The Punishment (1973)

Rating: C-

Dir: Pierre-Alain Jolivet
Star: Karin Schubert, Georges Géret, Amidou, Claudie Lange
a.k.a. La Punition

This is a tricky film to review, because there isn’t necessarily very much to write about. It’s one of a slew of somewhat similarly-themed films, best described as “arthouse S&M”, which came out in France during the seventies – the most well-known of these is probably Story of O,. I thought originally this must have been riding on the coat-tails of O‘s success. However, turns out The Punishment was released a couple of years earlier. It perhaps says something that, while The Story of O was eventually passed uncut by the BBFC in 2000, it doesn’t appear that this predecessor has ever received a UK certificate [at least, a search of the BBFC website turns up nothing]

It’s perhaps understandable: the film is probably less releasable than it was at the time. Now, even relatively weak BDSM sauce like 365 Days provokes a storm of moral outrage on social media. This would likely cause the same people’s heads to explode, if they’d noticed it was, apparently, on Netflix at one point. [Still seems to be, in more “morally slack” countries like Denmark] It’s the story of Britt (Schubert), an escort who becomes a bit unwilling to fulfill the needs of her clients.

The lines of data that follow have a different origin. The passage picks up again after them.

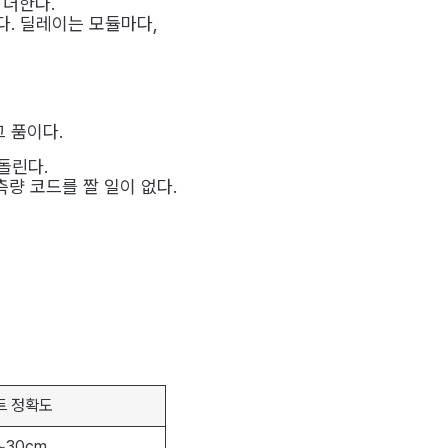
 더한다.
다. 딜레이는 모듈마다,
 품이다.
돌린다.
측량 코드를 짤 일이 없다.
트 정확도
~30cm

The organization she works for isn’t having any of that, so she’s whisked away to a tatty chateau near Lyon for a spot of “re-education”. Which basically consists of her being abused for an hour or so.

That’s largely it, plotwise, and is why I’ve spent 35% of the review musing vaguely around the concept, in lieu of the usual synopsis. I think there may be some pretensions at political commentary, going by early statements such as “I refuse to consider women as a sexual object anymore. She shouldn’t be a decoration. It’s a form of fascism. Perhaps it’s the most acute form of fascism.” The rest of the film basically does nothing except depict women in general, and Britt in particular, as purely sexual objects – and not for their own pleasure either, just as playthings for men. There’s not much in the way of character development, until the end, when a “cured” Britt returns to Paris. Although, how cured is she, exactly?

In lieu of this, you get a lot of Schubert, who is on-screen for almost the entire movie, with the costume department engaged elsewhere, if you catch my drift. There are brief moments when something more interesting shines through, such as when it appears Britt is about to be released. Instead, she turns to her captor, telling him “I won’t give you the satisfaction of catching me,” and returns to her room. It’s all rather enigmatic and utterly, utterly French. I will say the ending does pack more punch than I’d expect, with the shadowy figures running the whole business, having had enough of the problems caused by Britt’s rebellious streak. I’d be hard-pushed to say it justifies the low-key grimness of the previous ninety minutes.